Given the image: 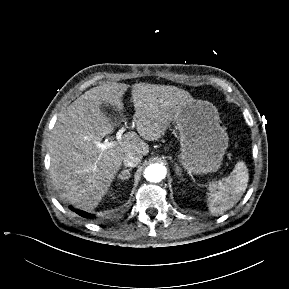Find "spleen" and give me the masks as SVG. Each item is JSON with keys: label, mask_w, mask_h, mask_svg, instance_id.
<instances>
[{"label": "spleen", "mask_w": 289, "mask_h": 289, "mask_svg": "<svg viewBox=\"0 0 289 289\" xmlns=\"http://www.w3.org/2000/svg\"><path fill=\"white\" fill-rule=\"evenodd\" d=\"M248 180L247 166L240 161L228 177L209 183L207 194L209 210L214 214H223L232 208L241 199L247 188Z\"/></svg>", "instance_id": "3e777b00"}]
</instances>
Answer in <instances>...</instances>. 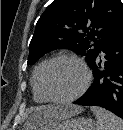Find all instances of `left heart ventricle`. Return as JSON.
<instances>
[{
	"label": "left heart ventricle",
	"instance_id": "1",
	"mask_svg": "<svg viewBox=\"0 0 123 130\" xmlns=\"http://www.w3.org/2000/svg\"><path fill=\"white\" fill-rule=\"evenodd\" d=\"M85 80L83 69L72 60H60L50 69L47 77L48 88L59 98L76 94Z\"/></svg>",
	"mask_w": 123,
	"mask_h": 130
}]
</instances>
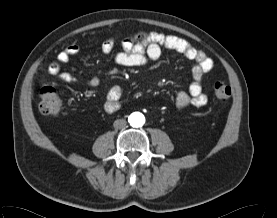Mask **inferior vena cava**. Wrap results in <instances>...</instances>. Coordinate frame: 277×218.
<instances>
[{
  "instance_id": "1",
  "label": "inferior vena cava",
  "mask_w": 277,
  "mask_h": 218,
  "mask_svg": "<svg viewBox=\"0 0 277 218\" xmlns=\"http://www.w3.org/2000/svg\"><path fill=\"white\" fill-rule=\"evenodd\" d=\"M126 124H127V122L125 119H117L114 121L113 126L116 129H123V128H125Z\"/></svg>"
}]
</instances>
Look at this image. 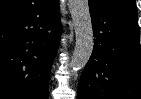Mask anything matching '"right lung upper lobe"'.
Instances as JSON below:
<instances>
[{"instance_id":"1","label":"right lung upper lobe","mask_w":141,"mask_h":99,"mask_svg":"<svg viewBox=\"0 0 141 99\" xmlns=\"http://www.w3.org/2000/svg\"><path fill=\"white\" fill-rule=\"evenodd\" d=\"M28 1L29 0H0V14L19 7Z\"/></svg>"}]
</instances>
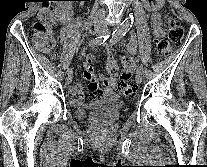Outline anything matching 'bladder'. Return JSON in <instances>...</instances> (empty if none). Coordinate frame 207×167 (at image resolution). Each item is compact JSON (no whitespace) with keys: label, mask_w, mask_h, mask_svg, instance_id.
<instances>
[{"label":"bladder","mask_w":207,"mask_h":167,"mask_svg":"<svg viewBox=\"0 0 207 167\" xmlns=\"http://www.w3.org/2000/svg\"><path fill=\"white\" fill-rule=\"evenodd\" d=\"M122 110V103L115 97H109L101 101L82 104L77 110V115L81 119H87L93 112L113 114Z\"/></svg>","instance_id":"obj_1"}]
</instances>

→ **Try it**:
Transcribe exactly the line containing "Outline anything matching" and every line after it through the end of the listing above; pictures are not part of the copy.

→ **Answer**:
Outline anything matching 'bladder'. Return JSON in <instances>...</instances> (empty if none). Coordinate frame 207×167 (at image resolution). Each item is compact JSON (no whitespace) with keys: label, mask_w, mask_h, mask_svg, instance_id.
<instances>
[{"label":"bladder","mask_w":207,"mask_h":167,"mask_svg":"<svg viewBox=\"0 0 207 167\" xmlns=\"http://www.w3.org/2000/svg\"><path fill=\"white\" fill-rule=\"evenodd\" d=\"M122 110V103L115 97H109L101 101L82 104L77 110V115L81 119H87L93 112L113 114Z\"/></svg>","instance_id":"obj_1"}]
</instances>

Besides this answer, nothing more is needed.